Boris Johnson outside Downing Street
Boris Johnson outside Downing Street

Originally published in The Times on Wednesday 12 January 2022.

My much-loved mum died of Covid-19 in March 2020, in the early days of the pandemic. She died in her hospital bed, alone. Unable to be at her bedside, all I could do was sit in the car park outside to be as close to her as I could.

My mum meant the world to me, and her sudden death was and remains immensely painful.

Less than a year later, my family would suffer through this all over again when my mother-in-law and father-in-law contracted Covid and died within two days of one another.

Even burdened by our grief, my family obeyed the rules while the prime minister drank wine with his friends, enjoyed cheese nibbles, and enjoyed the summer sun.

For bereaved families up and down the country the recent revelations about the party held in Downing Street on May 20 last year have brought to the surface again the grief, anger and pain of the last two years.

Burying my mum during lockdown meant we were unable to grieve in the traditional Islamic way. I could not grieve with my aunts and uncles, or my brothers and sisters. I could not grieve with my friends. And I could not grieve for my mum with the local community that loved her.

Just three days after the Downing Street party, British Muslims marked Eid-al-Fitr and the end of Ramadan. This holy festival is usually a joyous occasion with large celebrations and feasts that bring together families across the community.

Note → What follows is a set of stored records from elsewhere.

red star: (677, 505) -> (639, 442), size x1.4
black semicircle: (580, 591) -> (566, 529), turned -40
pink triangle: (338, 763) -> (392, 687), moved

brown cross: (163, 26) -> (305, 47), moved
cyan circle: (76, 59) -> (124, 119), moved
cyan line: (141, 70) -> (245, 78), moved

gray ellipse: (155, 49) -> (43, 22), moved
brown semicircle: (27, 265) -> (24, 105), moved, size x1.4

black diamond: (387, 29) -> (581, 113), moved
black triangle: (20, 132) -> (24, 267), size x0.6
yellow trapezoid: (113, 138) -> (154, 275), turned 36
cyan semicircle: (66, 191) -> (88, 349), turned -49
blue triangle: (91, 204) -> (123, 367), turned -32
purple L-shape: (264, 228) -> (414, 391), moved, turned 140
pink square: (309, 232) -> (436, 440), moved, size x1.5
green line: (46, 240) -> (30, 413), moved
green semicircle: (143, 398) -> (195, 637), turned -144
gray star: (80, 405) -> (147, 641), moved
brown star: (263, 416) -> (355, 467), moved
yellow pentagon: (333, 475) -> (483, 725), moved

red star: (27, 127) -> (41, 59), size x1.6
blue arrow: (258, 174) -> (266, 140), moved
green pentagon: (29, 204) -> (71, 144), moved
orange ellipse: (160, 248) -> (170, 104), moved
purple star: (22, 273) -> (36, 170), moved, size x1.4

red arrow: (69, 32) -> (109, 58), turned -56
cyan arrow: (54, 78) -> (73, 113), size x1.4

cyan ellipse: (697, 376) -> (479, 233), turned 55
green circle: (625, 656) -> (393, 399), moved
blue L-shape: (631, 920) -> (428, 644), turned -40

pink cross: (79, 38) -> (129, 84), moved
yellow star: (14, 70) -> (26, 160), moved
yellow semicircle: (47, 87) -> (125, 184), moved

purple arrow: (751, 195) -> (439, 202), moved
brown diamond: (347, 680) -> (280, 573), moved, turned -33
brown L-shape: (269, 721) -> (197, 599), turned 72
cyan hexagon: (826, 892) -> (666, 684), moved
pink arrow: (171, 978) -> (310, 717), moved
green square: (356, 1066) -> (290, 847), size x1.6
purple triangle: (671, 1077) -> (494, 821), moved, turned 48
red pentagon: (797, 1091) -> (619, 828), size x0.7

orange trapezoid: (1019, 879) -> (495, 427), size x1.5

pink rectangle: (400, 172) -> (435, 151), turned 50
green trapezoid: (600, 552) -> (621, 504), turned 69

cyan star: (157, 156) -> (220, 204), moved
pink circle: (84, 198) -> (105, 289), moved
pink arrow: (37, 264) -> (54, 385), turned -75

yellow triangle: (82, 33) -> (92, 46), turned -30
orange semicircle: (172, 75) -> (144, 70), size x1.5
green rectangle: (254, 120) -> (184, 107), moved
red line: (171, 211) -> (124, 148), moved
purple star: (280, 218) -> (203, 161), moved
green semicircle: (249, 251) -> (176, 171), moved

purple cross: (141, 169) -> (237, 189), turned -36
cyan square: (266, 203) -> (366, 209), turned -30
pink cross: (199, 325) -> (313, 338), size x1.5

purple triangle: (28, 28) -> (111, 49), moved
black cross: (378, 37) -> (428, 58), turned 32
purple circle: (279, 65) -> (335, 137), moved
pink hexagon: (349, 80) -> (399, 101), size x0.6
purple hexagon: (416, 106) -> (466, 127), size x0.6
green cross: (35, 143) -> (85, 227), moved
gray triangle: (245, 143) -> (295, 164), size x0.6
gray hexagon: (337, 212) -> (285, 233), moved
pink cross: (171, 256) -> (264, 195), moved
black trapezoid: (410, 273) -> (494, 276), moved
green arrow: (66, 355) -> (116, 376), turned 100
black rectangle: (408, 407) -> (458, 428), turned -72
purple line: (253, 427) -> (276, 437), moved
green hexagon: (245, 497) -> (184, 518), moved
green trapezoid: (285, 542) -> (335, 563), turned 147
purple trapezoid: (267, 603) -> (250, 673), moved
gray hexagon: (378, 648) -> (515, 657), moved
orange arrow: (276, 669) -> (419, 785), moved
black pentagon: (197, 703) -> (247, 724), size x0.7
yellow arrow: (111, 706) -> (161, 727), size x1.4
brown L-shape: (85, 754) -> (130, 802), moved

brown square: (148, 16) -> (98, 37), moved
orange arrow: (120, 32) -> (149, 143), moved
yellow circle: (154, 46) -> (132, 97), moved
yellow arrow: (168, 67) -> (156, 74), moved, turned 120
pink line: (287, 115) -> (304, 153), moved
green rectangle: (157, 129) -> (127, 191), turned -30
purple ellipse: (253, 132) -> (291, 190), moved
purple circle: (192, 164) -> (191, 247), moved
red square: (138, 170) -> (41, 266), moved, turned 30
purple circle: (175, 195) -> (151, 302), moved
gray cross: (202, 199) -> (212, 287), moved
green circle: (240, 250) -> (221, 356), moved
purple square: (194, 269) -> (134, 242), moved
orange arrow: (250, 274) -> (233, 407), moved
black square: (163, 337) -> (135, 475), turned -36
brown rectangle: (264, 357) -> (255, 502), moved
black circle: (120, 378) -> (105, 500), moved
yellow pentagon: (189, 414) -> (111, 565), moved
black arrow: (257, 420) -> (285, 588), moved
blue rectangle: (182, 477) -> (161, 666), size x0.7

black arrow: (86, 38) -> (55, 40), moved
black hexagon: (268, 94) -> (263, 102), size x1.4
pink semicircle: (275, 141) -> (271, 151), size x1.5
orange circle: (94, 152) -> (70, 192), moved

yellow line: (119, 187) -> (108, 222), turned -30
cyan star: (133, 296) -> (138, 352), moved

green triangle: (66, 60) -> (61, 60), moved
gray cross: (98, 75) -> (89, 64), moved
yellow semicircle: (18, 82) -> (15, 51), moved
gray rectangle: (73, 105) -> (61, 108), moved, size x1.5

We have all made sacrifices to observe the rules. On Tuesday May 19, Matt Hancock, who was the health secretary, told the public to “follow the rules during Eid and adapt celebrations to fit with social distancing”.

I did as I was told, like millions of others. For the first time in my life, I marked Eid without my mum and I did not attend the mosque. Instead, I stayed at home.

With each day and each revelation, not only is the hypocrisy at the heart of this government laid bare for all to see, but bereaved families are forced to confront their grief all over again.

The prime minister told us we were all in this together and that we must follow the rules to save lives, while he partied with his chums. Despite the lies and half-truths, the British public know they are being taken for a ride.

The prime minister is running scared, cowering in No 10, while sending his ministers out to defend the indefensible. Bereaved families deserve better.